Hub glanced in Simone's direction and asked, “Don't you think you should discuss it with her?”
“No. She'll try to talk me out of it, and I might be stupid enough to let her.”
“You should pray about it together, Morgan,” Hub advised.
“You're absolutely right,” Morgan agreed, determination filling him.
He was tired of hiding behind well-meaning regulations and edicts, practically skulking around when he'd done nothing of which he should be ashamed. Well, maybe he'd crossed the line a time or two, but he'd honestly tried to do the right thing. He'd practically turned himself inside out trying not to fall in love, and he still didn't know how it was all going to work out, but it was time to act. This could turn out to be the greatest disaster of his life, but he was through pretending he didn't at least want to
try
for a life with that woman.
“Might as well start right now,” he said, sliding past his sister and out into the aisle. He covered the distance across to Simone's section and up to where she was preparing to leave with Rina and the aunties in long, space-eating strides. Shouldering Brooks out of the way, he grabbed Simone's hand, saying, “Come with me.”
She looked startled, almost frightened. He nodded to his aunts.
“Give us a minute or two, will you? We'll be right over here.”
He led Simone just a few paces away to an empty row of chairs and sat her down next to him, then took her hands in his.
“Pray with me.”
“Morgan.”
“Here and now. If praying in public is going to condemn us, Simone, then so be it.”
She glanced around, but then she bowed her head. He did the same, feeling his hair brush hers. A quiet intimacy enveloped them, shutting out the rest of the space and the milling crowd slowly exiting the building.
“Lord,” he said, “Simone and I want to be together.

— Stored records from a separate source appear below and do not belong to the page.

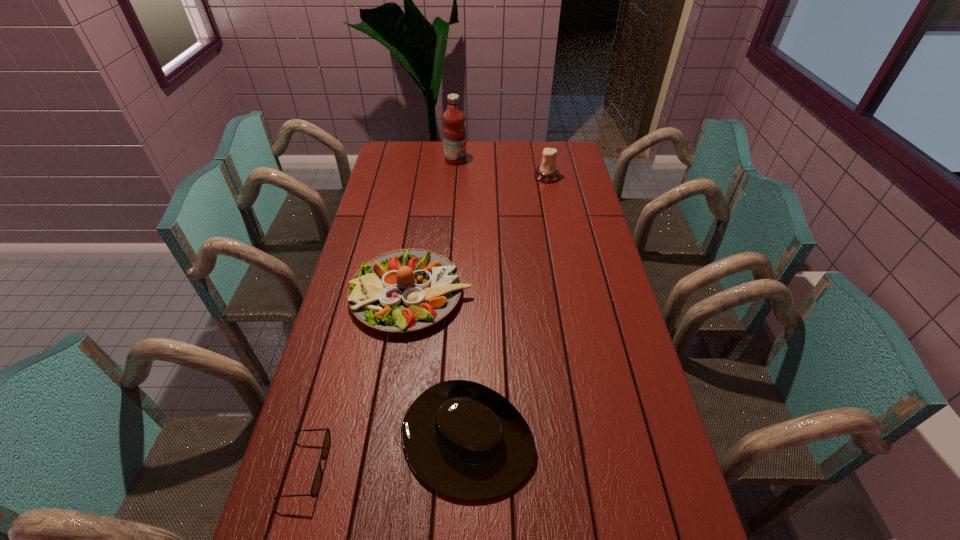 At what (x,y) coordinates should I click in order to perform the action: click on the farthest object. Please return your answer as a coordinate pair (x, y). Looking at the image, I should click on click(454, 132).

Locate an element on the screen. This screenshot has width=960, height=540. the tallest object is located at coordinates (454, 132).

This screenshot has height=540, width=960. Find the location of `candle holder`. candle holder is located at coordinates (547, 172).

I want to click on the second farthest object, so click(x=547, y=172).

The image size is (960, 540). In order to click on the third tallest object in this screenshot , I will do `click(407, 290)`.

Locate an element on the screen. This screenshot has height=540, width=960. the third nearest object is located at coordinates (407, 290).

I want to click on cowboy hat, so click(x=464, y=440).

Identify the location of sunglasses. (316, 484).

Image resolution: width=960 pixels, height=540 pixels. What are the coordinates of `free region located 0.170m on the front label of the farthest object` in the screenshot? It's located at (505, 160).

What are the coordinates of `free spot located 0.090m on the front of the fourth nearest object` in the screenshot? It's located at click(x=551, y=196).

It's complicated, but underneath it all, it's really just this simple. I want her, and she wants me. I don't know how to work it all out, but You do. Won't You do that for us? If it can be within Your will for our lives, we want to spend them together.”
“Please,” Simone added softly, squeezing his hands, and that one small word warmed Morgan as nothing else could.
“In Jesus's Name, amen,” he closed.
Afterward, they both smiled, and he kissed her on the forehead. “There. I feel better.”
“Me, too.”
“See you Friday in class.”
“Yes.”
“And Sunday in church.”
“Yes.”
“And next week.”
She chuckled. “Yes. I won't skip again.”
“Then it's not as gloomy as all that, is it?” They could still see each other and not date. It wasn't as if they'd actually dated to begin with, unless that one dinner after she'd met with her mother counted, and personally he chalked that up to therapy for both of them.
“No. It's not as gloomy as all that.”
He got up and let her out into the aisle. Rina had been watching them carefully, but he didn't mind. Let the whole world watch. He wouldn't deny what he was feeling, what was happening between them. What was the point?
She left with his aunties, Rina and Kent, casting him a shy wave farewell as they went out. He gave her a broad grin in return, Brooks standing at his elbow.